Aired June 6, 2014 - 07:30   ET


MICHAELA PEREIRA, CNN ANCHOR: Richard Roth is at the track where racing history could be made.


RICHARD ROTH, CNN CORRESPONDENT (voice-over): California Chrome has been training fast for the Triple Crown. Even at 6:30 in the morning.

UNIDENTIFIED MALE: I'd love to see it. It's history in the making.

ROTH: California Chrome was quickly installed as the heavy early betting favorite for the third leg in the Triple Crown, the Belmont Stakes. He has already won the first two pieces of the crown including America's most famous race.

UNIDENTIFIED MALE: California Chrome shines bright in the Kentucky Derby.

ROTH: In the Belmont, he will start from post position number two. The same game that racing Immortal Secretariat shot out of en route to a Triple Crown romp in 1973.

STEVE COBURN, CO-OWNER CALIFORNIA CHROME: I expect him to win Saturday, I really do.

ROTH: California Chrome and his connections are not Kentucky blue bloods. The horse was bred for $2,500 in California. The owners of California Chrome reportedly rejected a $6 million offer for the horse. The 77-year-old trainer grew up in Brooklyn.

ART SHERMAN, TRAINER, CALIFORNIA CHROME: It would be a dream come true for me.

ROTH: Dreams of a Triple crown have been crushed in the home stretch at Belmont many times before. Seven times in just the last 17 years.

UNIDENTIFIED MALE: It's going to be very close. Here's the winner. It's too close to call!

ROTH: It's been 36 years since the Firm won the last Triple Crown in 1978 making this the longest drought for racing glory ever.

JERRY BAILEY, BELMONT WINNING JOCKEY: You have to have speed to win and stamina. It's rare to have that packaged in one horse. ROTH: California Chrome also loves cookies and media attention. There are competitors who will try to spoil the party.

BILLY GOWAN, TRAINER, RIDE ON CURLIN: We tried to spoil the last two races.

ROTH: California Chrome will earn much more of the $600,000 share of the Belmont if he finishes first. A jackpot of future breeding rights for his offspring, which will make his small business owners, California blue bloods.


ROTH: The Belmont is relatively quiet here on Friday morning. There are at least expected to be over 100,000 people on Saturday. No horses won the Triple Crown where here had been more than seven horses entered in the Belmont. There are 11 entered, Chris and Kate, to contest California Chrome who will be the heavy betting favorite.
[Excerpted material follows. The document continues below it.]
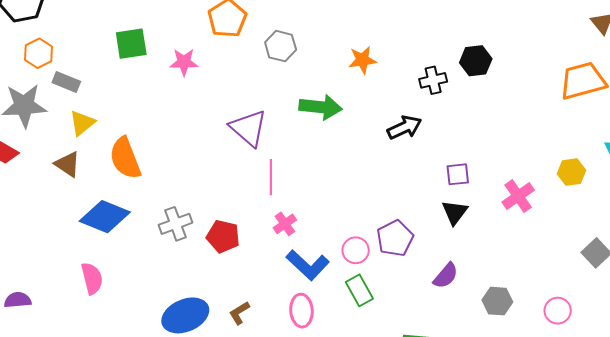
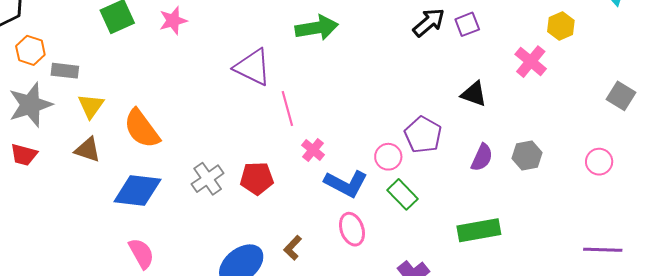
black arrow: (404, 127) -> (429, 22), moved
yellow hexagon: (571, 172) -> (561, 26), moved
purple square: (458, 174) -> (467, 24), moved
black triangle: (455, 212) -> (474, 94), turned -32
gray hexagon: (497, 301) -> (527, 156), moved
Back to you.

CHRIS CUOMO, CNN ANCHOR: Richard Roth putting a jinx on California Chrome.

ROTH: No jinx.

KATE BOLDUAN, CNN ANCHOR: Richard Roth could never be a jinx.

CUOMO: No. He's obviously a good luck charm. This horse has had so much going against it.

Now we're talk about history in the making. This is certainly history what we are seeing right now. This is live picture from France. This is the lunch that follows the commemorative ceremony about D-Day. It's tough to see on the screen, but we believe that President Obama and Vladimir Putin will be just a few people from each other.

BOLDUAN: Just walked up to get into position. Looks like he's next to Francois Hollande.

CUOMO: The woman in blue next to her would be Vladimir Putin on her left and we see President Obama to the right of the queen.

BOLDUAN: The only other woman would probably be Angela Merkel. We'll continue to watch and see if they can zoom in for us. They call it the family photo, if you will. This is -- they get together be these grand large gatherings of world leaders. It takes a lot of coordination to get these people in place. And where they stand in relation to each other is actually very important.

You see President Obama next to Queen Elizabeth. This is important. This is significant and then they'll go into this lunch. This would be the first -- is the first time that President Obama has come face to face with Vladimir Putin since the annexation of Crimea.

CUOMO: Let's see -- they seem to be taking separate routes. BOLDUAN: I misspoke earlier. The woman in blue is the queen of Denmark. President Obama helping Queen Elizabeth back up the stairs as they walk in.

CUOMO: So Putin kind of left in an opposite direction. The men aren't next to each other right now. This is worth obsessing over as detail. A lot of politics this at level comes down to gestures and proximity. Again, we see Vladimir Putin there.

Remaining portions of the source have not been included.